The experience with the new documentation project on (as outlined here by Gustaf: ) seems to be a faint reflection of what I am seeing on our internal installation of xowiki (it is actually much worse on our internal install b/c of the widespread use of Microsoft Word).

I had a similar experience a few years ago with WYSIWYG editors in html forms (it was a large CMS project based on Zope I started that was eventually replaced with Typo) and went through a phase of wysiwygafobia as a result of the experience (that xowiki has helped me overcome).

Summary: Xinha is much better than what was avaiable back then, but it still produces suboptimal html that no one has time to clean up (the computer should be doing this).

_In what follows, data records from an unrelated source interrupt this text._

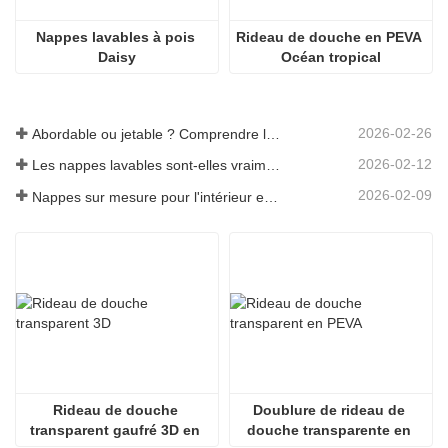
Nappes lavables à pois 
Rideau de douche en PEVA 
Daisy
Océan tropical
2026-02-26
Abordable ou jetable ? Comprendre les nappes à prix réduit
2026-02-12
Les nappes lavables sont-elles vraiment faciles d'entretien ? À quoi s'attendre ?
2026-02-09
Nappes sur mesure pour l'intérieur et l'extérieur : points à prendre en compte
Rideau de douche 
Doublure de rideau de 
transparent gaufré 3D en 
douche transparente en 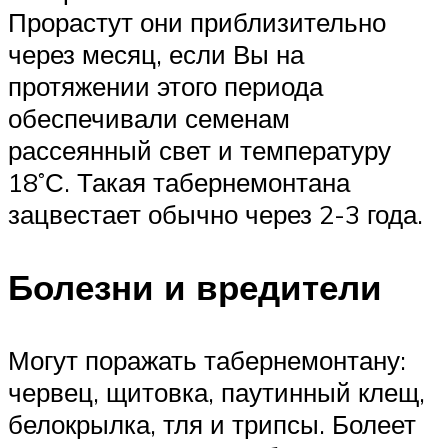
Прорастут они приблизительно
через месяц, если Вы на
протяжении этого периода
обеспечивали семенам
рассеянный свет и температуру
18˚С. Такая табернемонтана
зацвестает обычно через 2-3 года.
Болезни и вредители
Могут поражать табернемонтану:
червец, щитовка, паутинный клещ,
белокрылка, тля и трипсы. Болеет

The main issues I see right now (please add any that come to mind):

1. Lots of messy contributions with non-semantic markup
2. Very very ugly html
3. Superfluous tags (including all the moronic markup that is a result of cut and paste of portions of MS Word documents).

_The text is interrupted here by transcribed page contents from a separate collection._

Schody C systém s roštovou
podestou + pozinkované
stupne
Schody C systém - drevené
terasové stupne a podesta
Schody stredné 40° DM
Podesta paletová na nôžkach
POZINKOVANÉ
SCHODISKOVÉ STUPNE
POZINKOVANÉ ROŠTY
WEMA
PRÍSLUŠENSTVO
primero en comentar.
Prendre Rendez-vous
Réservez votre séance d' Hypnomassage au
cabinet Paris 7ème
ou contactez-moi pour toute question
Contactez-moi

I just discovered this Xinha plugin that allows content to be cleaned up by adding a button (it uses a simple php based web interface to HTMLTidy and a few other tools).

In addition to Gustaf's suggestion for style selection of first time input, we need something that catches Microsoft et. al. pasty gunk.

I think we can improve on the SuperClean and reap its benefits in other areas.

I propose a "decrufter" for OpenACS. It should allow for plugins (so we could use it as a front end to a local copy of the W3C validator, HTMLTidy, etc.) and be able to be integrated with form builder (e.g. cleaning up contributions as they are added... i.e. validate the html before it gets to the database) or for an entire request (e.g. allows admin to activate eavesdropping of the request processor with reports of bad html sent as a scheduled proc).

This could be very helpful for accessibility tests related to clean markup for example.

Some related links:

One of the blogs I follow covered something similar a few years ago:

Good place to click around. It would be great if we could reach a point where Xinha produced content is valid xhtml.

Right now I am looking for comments and suggestions so we can start to move in that direction.